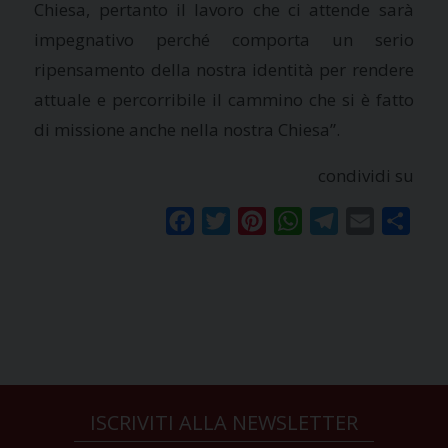
Chiesa, pertanto il lavoro che ci attende sarà
impegnativo perché comporta un serio
ripensamento della nostra identità per rendere
attuale e percorribile il cammino che si è fatto
di missione anche nella nostra Chiesa”.
condividi su
Facebook
Twitter
Pinterest
WhatsApp
Telegram
Email
Condi
ISCRIVITI ALLA NEWSLETTER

> _Goal of the exercise_: Only the count is wanted. Find the lines of the records that include the word "Chiesa" and state how many.

> _Response area_: 2